Hi,  I am a middle aged woman living in the north who is a volunteer in patient and public involvement, in particular research activities and projects.  Now and again I come across a piece of research which touches me profoundly, sometimes because I have had direct experience in the topic to be researched.. This was certainly the case when I recently saw an advert for involvement in a project entitled ‘When older people harm their family carers – Investigating the needs and experiences of family carers’.

But I am jumping ahead of my story. I spent Xmas 2015 with my best pal’s parents and enjoyed a lovely lunch with them. It was the first time I had joined them for the festivities so it was quite unusual, made more so in that it had a real french flavour and some fine wines to wash it all down. However, what was the most notable feature was that it was the first time my pal’s father did not recognise me – to him, I was very definitely ‘a stranger at the table’.

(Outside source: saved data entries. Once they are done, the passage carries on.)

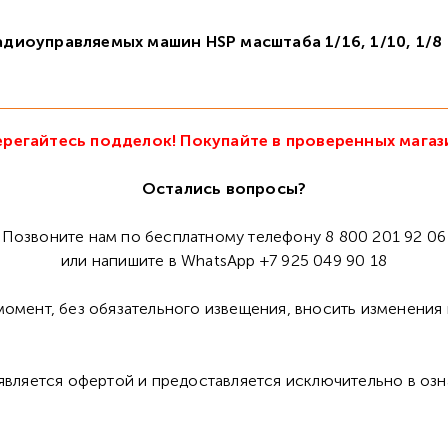
радиоуправляемых машин HSP масштаба 1/16, 1/10, 1/8
регайтесь подделок! Покупайте в проверенных магаз
Остались вопросы?
Позвоните нам по бесплатному телефону 8 800 201 92 06
или напишите в WhatsApp +7 925 049 90 18
омент, без обязательного извещения, вносить изменения 
 является офертой и предоставляется исключительно в оз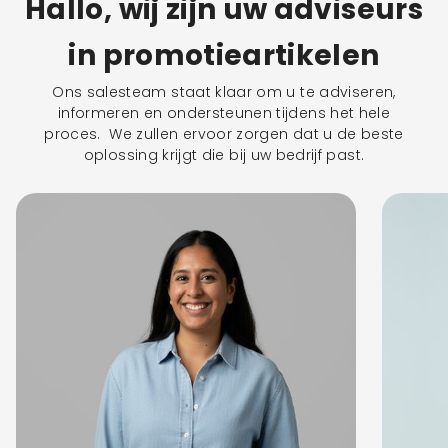
Hallo, wij zijn uw adviseurs
in promotieartikelen
Ons salesteam staat klaar om u te adviseren,
informeren en ondersteunen tijdens het hele
proces. We zullen ervoor zorgen dat u de beste
oplossing krijgt die bij uw bedrijf past.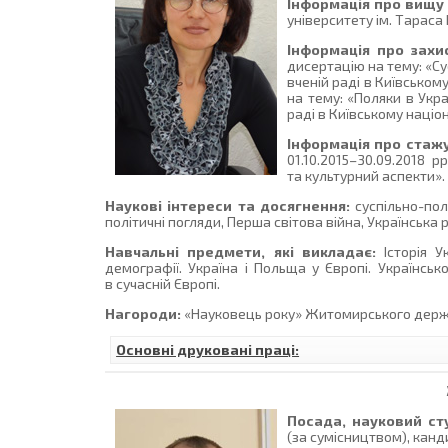
Інформація про вищу 
університету ім. Тараса 
Інформація про захи
дисертацію на тему: «Су
вченій раді в Київськом
на тему: «Поляки в Укра
раді в Київському націо
Інформація про стаж
01.10.2015–30.09.2018 
та культурний аспекти».
Наукові інтереси та досягнення:
суспільно-полі
політичні погляди, Перша світова війна, Українська
Навчальні предмети, які викладає:
Історія Ук
демографії. Україна і Польща у Європі. Українсько
в сучасній Європі.
Нагороди:
«Науковець року» Житомирського державно
Основні друковані праці:
Посада, науковий сту
(за сумісництвом), канд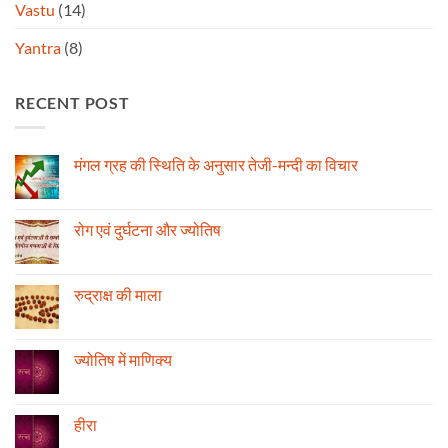
Vastu
(14)
Yantra
(8)
RECENT POST
मंगल ग्रह की स्थिति के अनुसार तेजी-मन्दी का विचार
No
Comments
on
मंगल
रोग एवं दुर्घटना और ज्योतिष
ग्रह
की
No
स्थिति
Comments
के
on
अनुसार
रोग
रुद्राक्ष की माला
तेजी-
एवं
मन्दी
दुर्घटना
No
का
और
Comments
विचार
ज्योतिष
on
रुद्राक्ष
ज्योतिष में माणिक्य
की
माला
No
Comments
on
ज्योतिष
हीरा
में
माणिक्य
No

He had been diagnosed with Alzheimer;s Disease some years ago. A very smart man, beautifully presented and even today, is quick and clever – very proficient at crosswords and other puzzles. He had been a detective in his younger years and reached a very high level in the Police Force.

After Xmas I did not hear from them for a while. It therefore came as a shock to hear that he had suffered  two psychotic episodes and they were bad enough to make his wife call the emergency services. She feared for her own safety and had no other choice but to seek help. This was a momentous decision – she had cared for him at home for a long time, with limited support – my pal lives in France and travels over whenever she can. But her mother had been coping on a day to day basis with little assistance.

He is now in a residential care home and we are all making adjustments to our lives. I visit him on a Sunday. All our lives have changed . We still have happy times.